How come no one’s worried about the swamping of Oakton?  Part of the reason, of course, is that there’s no pent-up demand to live in Oakton.  The deeper reason, though, is that housing markets would peacefully regulate migration even if the whole country suddenly decided Oakton was an earthly paradise. 

If demand for living in Oakton suddenly spiked, the market provides a short-run and a long-run solution.  In the short-run, a demand spike leads to higher rents and housing prices, discouraging relocation without depriving anyone of the right to relocate.  In the long-run, these higher real estate prices provide an incentive for construction firms to build more housing.  As a result, housing prices would gradually decline from their temporary high – and the population of newly-popular Oakton would gradually swell. 

Over the course of a decade or two, market forces could easily transform Oakton into a metropolis a hundred times its current size.  There’s plenty of room to do so: Oakton has over 25% of the land area of Manhattan.  Is such a population growth realistic at the national level?  Yes.  If the continental U.S. had the population density of suburban Oakton, its total population would be about ten billion – more than the current population of the planet. 

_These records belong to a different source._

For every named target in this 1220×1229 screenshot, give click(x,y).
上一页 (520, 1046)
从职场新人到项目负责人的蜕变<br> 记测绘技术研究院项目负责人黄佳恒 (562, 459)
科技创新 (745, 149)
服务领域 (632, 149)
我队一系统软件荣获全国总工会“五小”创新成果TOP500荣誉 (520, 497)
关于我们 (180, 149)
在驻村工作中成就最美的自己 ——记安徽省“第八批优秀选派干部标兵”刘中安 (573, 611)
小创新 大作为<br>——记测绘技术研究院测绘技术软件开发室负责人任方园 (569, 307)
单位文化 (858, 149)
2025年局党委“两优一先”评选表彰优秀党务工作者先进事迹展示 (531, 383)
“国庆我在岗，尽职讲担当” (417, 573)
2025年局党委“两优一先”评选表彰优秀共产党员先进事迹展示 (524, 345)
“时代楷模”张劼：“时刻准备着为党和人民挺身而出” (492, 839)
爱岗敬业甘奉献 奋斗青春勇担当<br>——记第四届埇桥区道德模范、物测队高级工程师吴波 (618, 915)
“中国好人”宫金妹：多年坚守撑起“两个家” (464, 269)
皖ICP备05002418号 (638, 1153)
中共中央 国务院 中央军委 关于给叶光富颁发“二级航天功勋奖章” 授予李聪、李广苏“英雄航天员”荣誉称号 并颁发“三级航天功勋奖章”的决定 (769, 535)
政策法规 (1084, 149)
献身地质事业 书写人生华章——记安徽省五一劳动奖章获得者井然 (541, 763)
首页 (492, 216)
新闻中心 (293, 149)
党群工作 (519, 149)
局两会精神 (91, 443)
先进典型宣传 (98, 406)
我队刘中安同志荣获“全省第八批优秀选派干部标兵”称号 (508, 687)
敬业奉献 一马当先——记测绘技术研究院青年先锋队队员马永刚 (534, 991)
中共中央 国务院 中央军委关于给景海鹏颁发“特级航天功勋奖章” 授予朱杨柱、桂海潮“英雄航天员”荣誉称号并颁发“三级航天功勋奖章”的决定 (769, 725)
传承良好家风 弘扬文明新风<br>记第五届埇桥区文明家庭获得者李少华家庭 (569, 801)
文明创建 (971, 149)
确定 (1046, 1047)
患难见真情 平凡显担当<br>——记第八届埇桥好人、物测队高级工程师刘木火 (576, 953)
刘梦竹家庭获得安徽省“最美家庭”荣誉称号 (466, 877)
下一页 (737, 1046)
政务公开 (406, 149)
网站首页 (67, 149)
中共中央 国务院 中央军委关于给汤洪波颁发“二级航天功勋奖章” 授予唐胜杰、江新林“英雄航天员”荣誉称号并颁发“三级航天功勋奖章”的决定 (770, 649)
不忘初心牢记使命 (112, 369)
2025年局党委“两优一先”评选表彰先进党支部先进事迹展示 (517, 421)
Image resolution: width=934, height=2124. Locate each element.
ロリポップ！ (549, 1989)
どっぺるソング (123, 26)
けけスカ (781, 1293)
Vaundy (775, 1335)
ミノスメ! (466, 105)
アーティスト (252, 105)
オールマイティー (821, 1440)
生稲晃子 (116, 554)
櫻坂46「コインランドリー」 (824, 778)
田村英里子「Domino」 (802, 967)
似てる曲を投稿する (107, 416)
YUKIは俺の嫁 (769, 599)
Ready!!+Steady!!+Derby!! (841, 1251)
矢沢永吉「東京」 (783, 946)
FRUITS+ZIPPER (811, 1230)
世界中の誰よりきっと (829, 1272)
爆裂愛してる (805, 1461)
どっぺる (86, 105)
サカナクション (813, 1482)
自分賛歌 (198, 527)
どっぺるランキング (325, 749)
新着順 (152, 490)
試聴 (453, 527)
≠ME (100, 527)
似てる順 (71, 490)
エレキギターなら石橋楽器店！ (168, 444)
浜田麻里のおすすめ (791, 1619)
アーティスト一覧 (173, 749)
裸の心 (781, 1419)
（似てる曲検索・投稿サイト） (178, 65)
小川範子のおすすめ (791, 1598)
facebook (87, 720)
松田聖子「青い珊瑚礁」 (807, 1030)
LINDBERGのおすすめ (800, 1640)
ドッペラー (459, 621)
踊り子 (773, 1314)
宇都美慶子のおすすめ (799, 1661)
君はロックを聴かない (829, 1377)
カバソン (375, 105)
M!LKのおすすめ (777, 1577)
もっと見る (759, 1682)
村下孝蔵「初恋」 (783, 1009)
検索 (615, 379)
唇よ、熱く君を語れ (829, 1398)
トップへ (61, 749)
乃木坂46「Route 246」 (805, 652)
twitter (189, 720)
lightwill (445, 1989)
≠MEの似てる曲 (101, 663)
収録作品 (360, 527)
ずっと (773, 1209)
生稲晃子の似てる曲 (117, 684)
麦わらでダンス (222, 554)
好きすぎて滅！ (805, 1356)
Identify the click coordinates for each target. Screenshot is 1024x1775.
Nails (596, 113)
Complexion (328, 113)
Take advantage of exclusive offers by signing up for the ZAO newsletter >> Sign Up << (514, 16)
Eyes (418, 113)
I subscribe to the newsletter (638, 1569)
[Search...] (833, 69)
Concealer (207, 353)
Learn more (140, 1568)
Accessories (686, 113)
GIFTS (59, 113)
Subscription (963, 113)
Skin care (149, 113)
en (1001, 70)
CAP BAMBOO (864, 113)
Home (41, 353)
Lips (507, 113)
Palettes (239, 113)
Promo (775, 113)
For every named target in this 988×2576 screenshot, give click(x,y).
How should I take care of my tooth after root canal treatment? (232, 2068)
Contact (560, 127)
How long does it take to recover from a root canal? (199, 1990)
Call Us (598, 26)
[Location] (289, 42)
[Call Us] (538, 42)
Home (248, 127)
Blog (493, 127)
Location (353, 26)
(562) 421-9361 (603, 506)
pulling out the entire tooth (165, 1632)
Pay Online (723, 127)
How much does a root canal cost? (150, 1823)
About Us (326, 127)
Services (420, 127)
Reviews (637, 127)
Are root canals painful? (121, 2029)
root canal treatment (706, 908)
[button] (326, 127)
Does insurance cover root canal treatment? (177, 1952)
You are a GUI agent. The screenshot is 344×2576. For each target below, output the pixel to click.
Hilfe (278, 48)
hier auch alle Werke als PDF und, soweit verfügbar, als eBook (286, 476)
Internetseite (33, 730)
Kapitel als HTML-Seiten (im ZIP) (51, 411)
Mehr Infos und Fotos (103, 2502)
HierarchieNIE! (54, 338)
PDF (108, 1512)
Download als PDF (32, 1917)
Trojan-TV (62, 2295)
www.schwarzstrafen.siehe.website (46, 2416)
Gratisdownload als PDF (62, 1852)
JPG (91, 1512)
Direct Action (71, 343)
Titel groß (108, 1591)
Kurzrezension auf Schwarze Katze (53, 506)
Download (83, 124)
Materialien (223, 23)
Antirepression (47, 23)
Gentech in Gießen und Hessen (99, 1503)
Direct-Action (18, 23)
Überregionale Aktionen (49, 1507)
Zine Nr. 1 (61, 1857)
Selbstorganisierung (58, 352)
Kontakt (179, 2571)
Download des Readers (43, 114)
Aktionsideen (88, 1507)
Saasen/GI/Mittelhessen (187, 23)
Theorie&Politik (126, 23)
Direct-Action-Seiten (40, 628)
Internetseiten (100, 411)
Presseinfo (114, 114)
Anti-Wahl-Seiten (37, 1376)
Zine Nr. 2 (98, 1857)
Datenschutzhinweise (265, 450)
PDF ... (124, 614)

True, as I’ve explained before, most people on earth don’t want to immigrate anytime soon.  Due to diaspora dynamics, immigration from a country starts out low, then gradually snowballs.  It took about a century of open borders with Puerto Rico before half its people moved here.  My point, though, is that housing markets provide the necessary incentives for massive yet orderly migration.  These markets already quietly guide internal migration.  They are quite able to do the same for external migration.  Let them come, and we will build it – for the market price.